Records contained in a dataset:
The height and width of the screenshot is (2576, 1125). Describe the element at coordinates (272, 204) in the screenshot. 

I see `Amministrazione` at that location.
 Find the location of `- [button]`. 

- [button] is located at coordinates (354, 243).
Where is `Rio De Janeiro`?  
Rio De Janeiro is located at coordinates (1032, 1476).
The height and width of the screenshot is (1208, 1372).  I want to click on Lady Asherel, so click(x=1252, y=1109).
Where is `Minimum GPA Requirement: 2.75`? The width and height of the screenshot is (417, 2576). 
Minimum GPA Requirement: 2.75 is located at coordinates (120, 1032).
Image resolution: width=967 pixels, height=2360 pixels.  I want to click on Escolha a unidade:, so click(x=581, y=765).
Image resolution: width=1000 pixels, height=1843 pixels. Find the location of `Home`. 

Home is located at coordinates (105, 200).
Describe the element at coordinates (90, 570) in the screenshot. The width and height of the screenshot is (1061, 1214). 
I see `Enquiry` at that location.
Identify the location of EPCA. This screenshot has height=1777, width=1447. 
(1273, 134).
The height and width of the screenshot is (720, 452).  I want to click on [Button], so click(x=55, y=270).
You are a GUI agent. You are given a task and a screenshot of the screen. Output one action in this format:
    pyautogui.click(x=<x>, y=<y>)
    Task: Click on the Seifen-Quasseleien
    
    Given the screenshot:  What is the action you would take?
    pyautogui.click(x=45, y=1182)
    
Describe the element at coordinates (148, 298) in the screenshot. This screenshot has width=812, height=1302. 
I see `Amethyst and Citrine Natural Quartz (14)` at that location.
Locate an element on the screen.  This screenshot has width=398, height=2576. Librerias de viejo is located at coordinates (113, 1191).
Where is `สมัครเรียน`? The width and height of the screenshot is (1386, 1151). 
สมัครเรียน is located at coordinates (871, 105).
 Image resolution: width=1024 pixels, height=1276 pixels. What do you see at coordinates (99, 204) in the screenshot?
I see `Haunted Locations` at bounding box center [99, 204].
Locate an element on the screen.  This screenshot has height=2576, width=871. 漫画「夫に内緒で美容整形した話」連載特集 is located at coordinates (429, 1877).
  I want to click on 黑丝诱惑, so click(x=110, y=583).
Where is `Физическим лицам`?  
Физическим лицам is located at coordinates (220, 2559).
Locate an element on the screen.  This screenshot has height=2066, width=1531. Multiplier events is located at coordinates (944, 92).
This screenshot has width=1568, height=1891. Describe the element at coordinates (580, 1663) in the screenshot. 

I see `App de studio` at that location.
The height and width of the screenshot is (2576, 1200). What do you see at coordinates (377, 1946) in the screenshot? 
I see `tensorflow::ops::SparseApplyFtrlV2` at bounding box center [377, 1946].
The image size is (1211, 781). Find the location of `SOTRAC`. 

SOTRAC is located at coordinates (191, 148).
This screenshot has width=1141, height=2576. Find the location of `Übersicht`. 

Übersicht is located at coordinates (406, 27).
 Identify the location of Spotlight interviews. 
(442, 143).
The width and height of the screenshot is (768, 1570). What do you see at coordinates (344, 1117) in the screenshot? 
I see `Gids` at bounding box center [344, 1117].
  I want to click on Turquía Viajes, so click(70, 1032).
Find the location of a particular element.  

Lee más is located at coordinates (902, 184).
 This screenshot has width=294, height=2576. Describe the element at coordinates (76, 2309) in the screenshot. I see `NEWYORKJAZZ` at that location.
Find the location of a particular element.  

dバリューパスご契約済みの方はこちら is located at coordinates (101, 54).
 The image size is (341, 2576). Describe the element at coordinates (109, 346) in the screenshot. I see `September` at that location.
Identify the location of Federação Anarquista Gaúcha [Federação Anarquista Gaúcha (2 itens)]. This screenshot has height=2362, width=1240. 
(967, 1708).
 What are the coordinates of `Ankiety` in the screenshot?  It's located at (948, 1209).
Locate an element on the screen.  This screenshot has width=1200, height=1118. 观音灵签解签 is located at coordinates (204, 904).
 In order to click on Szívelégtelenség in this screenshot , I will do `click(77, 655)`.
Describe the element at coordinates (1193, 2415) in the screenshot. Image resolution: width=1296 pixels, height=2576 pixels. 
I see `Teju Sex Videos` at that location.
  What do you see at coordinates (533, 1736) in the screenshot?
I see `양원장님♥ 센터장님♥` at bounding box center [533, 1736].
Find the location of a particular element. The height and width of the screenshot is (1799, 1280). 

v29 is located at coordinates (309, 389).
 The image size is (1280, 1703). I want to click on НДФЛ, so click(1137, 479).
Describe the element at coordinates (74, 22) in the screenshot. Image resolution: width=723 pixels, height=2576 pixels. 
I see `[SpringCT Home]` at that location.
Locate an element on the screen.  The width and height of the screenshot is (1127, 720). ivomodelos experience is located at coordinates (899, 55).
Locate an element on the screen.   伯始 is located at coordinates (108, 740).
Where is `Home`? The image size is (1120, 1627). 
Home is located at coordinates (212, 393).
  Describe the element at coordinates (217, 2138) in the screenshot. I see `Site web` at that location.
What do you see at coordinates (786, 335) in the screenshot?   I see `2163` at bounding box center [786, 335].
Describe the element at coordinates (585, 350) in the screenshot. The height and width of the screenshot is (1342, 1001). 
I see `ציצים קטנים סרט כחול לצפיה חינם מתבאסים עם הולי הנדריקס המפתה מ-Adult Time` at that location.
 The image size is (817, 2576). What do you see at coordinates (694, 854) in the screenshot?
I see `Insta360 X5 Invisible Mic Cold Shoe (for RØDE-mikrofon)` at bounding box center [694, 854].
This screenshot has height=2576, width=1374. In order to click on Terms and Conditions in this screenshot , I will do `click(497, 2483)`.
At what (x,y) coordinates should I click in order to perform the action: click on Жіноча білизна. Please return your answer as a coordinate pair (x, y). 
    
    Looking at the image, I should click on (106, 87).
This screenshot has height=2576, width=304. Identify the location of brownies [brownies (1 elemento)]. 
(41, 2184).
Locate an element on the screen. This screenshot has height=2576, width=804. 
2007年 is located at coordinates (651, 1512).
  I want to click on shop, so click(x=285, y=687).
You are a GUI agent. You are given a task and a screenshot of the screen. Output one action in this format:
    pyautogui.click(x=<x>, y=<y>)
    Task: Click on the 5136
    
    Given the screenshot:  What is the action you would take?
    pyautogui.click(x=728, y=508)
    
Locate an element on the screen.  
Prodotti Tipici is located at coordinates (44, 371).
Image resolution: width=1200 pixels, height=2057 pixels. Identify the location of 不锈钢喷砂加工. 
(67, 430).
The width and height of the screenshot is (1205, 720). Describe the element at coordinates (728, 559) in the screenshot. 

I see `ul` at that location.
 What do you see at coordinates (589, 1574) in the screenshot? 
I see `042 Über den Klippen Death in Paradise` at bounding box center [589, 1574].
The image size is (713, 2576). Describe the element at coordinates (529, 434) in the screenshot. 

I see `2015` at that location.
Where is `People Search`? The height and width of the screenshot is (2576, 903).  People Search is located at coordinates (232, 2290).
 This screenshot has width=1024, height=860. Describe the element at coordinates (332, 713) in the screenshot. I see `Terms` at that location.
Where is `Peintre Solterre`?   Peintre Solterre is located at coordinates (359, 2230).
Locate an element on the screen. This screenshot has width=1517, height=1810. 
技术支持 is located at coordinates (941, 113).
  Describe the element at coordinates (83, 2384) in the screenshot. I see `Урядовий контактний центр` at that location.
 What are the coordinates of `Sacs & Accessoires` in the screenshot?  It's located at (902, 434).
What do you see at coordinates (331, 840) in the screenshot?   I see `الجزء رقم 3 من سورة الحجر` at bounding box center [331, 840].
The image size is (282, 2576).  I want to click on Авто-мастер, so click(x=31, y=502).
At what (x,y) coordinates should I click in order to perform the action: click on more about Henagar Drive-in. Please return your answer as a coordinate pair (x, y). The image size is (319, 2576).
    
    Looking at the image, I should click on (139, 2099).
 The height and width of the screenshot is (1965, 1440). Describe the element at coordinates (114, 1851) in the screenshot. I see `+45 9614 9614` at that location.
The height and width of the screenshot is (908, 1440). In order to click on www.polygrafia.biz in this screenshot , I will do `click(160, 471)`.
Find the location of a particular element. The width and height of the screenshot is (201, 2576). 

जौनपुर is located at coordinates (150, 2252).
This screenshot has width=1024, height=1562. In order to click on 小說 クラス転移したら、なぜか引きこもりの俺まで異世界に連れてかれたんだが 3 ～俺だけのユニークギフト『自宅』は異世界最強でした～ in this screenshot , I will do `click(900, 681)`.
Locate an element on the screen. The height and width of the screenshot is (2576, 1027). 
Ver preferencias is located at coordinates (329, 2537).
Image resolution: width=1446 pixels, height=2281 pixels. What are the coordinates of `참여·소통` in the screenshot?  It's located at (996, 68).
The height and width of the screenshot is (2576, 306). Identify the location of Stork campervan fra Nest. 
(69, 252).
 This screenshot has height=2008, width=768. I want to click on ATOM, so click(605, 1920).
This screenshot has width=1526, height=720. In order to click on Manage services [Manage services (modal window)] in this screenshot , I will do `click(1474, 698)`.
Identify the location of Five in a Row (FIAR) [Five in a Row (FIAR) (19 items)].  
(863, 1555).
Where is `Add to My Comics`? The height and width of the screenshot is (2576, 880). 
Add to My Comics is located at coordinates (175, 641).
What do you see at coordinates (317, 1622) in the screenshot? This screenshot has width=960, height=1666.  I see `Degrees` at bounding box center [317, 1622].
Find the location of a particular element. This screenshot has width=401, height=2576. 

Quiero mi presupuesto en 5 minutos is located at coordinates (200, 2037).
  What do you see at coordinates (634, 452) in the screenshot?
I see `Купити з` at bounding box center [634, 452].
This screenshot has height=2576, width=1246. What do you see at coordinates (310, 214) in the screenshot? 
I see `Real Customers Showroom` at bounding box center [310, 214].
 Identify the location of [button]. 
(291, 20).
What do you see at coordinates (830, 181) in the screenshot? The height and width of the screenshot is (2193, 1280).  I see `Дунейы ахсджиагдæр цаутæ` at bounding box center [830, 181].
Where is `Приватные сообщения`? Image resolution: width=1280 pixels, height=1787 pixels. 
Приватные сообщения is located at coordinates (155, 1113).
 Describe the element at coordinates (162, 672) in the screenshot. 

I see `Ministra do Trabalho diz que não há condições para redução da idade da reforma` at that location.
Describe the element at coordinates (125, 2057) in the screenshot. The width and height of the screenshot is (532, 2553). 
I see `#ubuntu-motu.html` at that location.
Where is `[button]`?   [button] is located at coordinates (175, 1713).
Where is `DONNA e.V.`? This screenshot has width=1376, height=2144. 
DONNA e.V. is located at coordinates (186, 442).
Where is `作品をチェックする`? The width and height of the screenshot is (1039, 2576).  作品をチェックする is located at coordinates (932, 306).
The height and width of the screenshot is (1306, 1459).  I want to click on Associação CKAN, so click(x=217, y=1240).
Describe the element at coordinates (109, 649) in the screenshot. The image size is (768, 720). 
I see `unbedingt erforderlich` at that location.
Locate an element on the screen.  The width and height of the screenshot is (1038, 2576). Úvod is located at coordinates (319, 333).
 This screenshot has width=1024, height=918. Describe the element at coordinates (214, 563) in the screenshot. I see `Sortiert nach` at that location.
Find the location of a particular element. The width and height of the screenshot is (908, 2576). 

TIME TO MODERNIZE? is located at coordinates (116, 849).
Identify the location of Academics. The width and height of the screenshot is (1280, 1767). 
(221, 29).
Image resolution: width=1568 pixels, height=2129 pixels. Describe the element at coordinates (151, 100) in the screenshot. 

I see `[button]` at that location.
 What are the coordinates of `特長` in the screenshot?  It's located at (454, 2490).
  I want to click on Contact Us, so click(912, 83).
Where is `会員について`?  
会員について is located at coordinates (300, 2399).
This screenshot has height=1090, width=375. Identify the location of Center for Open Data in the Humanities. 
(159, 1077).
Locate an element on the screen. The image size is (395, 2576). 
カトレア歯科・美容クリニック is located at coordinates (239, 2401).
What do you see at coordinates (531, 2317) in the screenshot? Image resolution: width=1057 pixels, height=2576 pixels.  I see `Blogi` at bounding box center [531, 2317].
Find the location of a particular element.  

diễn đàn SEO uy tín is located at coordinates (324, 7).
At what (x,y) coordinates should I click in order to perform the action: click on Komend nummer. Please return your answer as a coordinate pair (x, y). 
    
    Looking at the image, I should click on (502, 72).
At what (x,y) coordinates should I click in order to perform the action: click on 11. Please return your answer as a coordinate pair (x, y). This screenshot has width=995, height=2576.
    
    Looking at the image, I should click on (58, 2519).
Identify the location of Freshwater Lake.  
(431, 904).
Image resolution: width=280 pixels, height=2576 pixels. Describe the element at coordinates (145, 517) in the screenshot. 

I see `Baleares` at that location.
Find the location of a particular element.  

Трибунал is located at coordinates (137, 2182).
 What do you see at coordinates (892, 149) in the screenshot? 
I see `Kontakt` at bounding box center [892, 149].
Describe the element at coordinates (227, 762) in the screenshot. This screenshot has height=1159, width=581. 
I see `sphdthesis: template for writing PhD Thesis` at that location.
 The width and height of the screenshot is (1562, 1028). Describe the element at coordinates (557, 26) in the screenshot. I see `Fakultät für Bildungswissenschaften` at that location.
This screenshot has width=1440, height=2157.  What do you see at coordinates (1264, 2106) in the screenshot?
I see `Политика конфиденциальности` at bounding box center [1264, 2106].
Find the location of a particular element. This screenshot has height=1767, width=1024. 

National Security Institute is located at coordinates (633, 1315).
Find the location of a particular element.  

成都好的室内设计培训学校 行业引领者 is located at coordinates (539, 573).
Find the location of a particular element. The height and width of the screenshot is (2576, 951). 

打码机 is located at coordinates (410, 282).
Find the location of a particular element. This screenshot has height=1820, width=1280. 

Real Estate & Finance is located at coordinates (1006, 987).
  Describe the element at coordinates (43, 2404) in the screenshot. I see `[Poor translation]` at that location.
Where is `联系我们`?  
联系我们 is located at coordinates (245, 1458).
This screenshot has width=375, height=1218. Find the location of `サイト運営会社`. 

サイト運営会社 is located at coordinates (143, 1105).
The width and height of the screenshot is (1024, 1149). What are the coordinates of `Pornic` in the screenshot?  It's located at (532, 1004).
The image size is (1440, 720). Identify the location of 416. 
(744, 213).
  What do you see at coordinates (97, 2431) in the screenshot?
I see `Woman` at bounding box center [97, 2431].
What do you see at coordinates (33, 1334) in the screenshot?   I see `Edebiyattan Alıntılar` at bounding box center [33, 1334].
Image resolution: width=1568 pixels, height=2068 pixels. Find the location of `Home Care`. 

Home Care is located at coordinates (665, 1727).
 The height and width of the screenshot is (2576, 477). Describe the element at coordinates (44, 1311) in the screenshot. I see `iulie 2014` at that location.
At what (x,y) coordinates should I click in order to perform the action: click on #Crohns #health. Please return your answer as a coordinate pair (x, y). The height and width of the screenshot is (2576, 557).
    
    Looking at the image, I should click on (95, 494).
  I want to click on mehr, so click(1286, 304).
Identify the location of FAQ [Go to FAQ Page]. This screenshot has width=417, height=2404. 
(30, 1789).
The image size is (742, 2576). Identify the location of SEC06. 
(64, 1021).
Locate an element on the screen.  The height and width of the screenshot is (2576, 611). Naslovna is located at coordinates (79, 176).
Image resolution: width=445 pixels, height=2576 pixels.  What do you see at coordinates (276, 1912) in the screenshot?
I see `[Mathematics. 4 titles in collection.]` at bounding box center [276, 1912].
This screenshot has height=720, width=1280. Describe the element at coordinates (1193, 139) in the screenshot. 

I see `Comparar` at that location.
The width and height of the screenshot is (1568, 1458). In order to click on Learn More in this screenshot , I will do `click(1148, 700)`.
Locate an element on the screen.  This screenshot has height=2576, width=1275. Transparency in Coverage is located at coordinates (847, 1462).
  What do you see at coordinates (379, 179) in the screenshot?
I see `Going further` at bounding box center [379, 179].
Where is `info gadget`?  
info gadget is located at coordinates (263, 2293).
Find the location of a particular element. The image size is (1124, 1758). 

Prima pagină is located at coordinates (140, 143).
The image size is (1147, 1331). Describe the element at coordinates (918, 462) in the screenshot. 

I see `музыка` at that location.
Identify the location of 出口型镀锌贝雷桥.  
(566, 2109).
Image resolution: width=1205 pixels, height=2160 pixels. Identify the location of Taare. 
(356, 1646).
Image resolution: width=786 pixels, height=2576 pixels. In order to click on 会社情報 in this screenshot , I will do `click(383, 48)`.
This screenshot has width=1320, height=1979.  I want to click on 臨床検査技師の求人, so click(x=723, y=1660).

About this task: Report the lines above that contain "will".

Answer to this problem:
 In order to click on Szívelégtelenség in this screenshot , I will do `click(77, 655)`.
This screenshot has height=2576, width=1374. In order to click on Terms and Conditions in this screenshot , I will do `click(497, 2483)`.
The height and width of the screenshot is (908, 1440). In order to click on www.polygrafia.biz in this screenshot , I will do `click(160, 471)`.
This screenshot has width=1024, height=1562. In order to click on 小說 クラス転移したら、なぜか引きこもりの俺まで異世界に連れてかれたんだが 3 ～俺だけのユニークギフト『自宅』は異世界最強でした～ in this screenshot , I will do `click(900, 681)`.
This screenshot has width=1526, height=720. In order to click on Manage services [Manage services (modal window)] in this screenshot , I will do `click(1474, 698)`.
The width and height of the screenshot is (1568, 1458). In order to click on Learn More in this screenshot , I will do `click(1148, 700)`.
Image resolution: width=786 pixels, height=2576 pixels. In order to click on 会社情報 in this screenshot , I will do `click(383, 48)`.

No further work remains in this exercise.